For Amber Waves of…Censorship?

AMS Edition, Forever Amber

(Image Credit: Jay Voss)

Please note, the opinions expressed herein are solely those of viz. blog, and are not the product of the Harry Ransom Center.

Forever Amber was the best-selling book in 1940s America, selling over three million copies during the decade (Guttridge). In many ways, the scope of the work recalls Thackeray’s The Luck of Barry Lyndon. Written by Kathleen Winsor and set in seventeenth-century England, Forever Amber is the tale of Amber St. Clare, who climbs the ranks of British society by marrying (or sometimes just sleeping with) wealthier and wealthier men. The book was subject to vehement censorship, even though (or perhaps in spite of) a market demand that surely tested the durability of the Macmillan Company’s printing operation.
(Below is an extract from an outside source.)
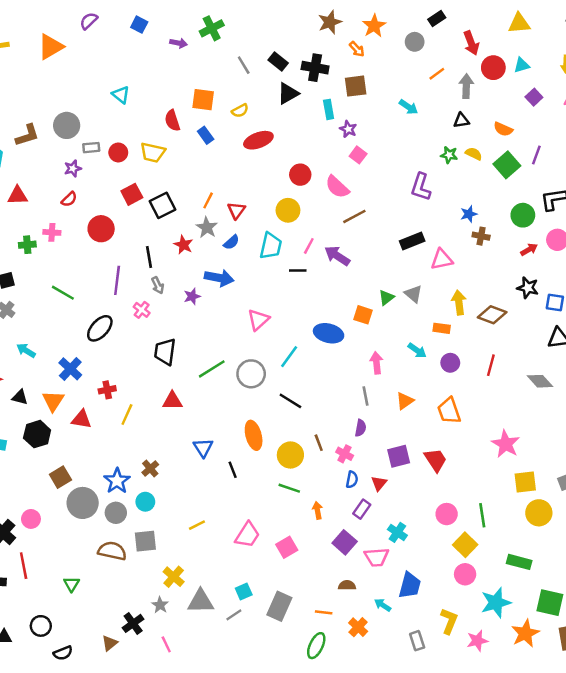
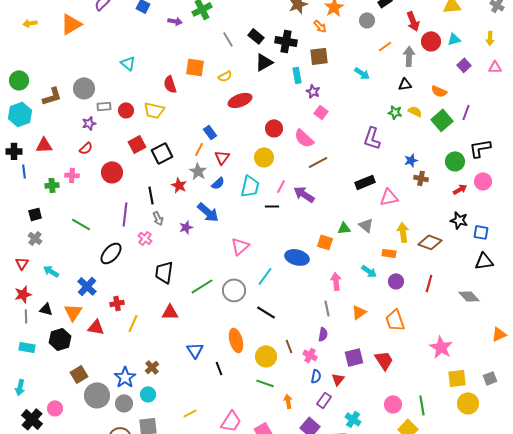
blue rectangle: (206, 135) -> (210, 132), moved
blue arrow: (219, 278) -> (208, 212), turned 30
green triangle: (386, 298) -> (344, 228), turned 32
Interestingly enough, as part of their Banned, Burned, Seized, and Censored exhibit, the Harry Ransom Center is showing an Armed Services Edition of Forever Amber.

Armed Service Editions were small, pocket-sized editions of books produced for US servicemen to carry in their pockets throughout the battlefields of World War II. The Armed Service Editions represented an array of genres, from classics to popular fiction, from biographies to poetry. This only seems right. American servicemen were crossing an ocean to battle fascists intent on burning any book that did not correspond with their ideology. It’s fitting that our troops would be armed with, well…books.

Serviceman Reading Book

(Image Credit: Wikipedia)

One can see from the cover of the America Service Editions edition, the work puports to be “CONDENSED FOR WARTIME READING.” Most, but not all, of this truncation was part of a censorship project. This censorship was surely meant to conform with the polite tastes of the period. (When the book was banned in the state of Massachusetts, the state’s attorney general cited 70 references to sexual intercourse, 39 illegitimate pregnancies, 7 abortions, and numerous descriptions of women declothing in front of men (Guttridge)). It’s hard to doubt that soldiers risking life and limb for country would have minded these passages too much. Perhaps they were just grateful for truncated entertainment, anything to take their mind off the horrors of war. But the Armed Services Edition of Forever Amber does raise some pertinent questions: Is it better for a society to censor entertainment from the get-go than publish a variety of things and burn them later? What’s the difference?

Guttridge, Peter. “Obituary: Kathleen Winsor: Author of the Racy Bestseller Forever Amber,” The Independent 29 May 2003: 20. Print.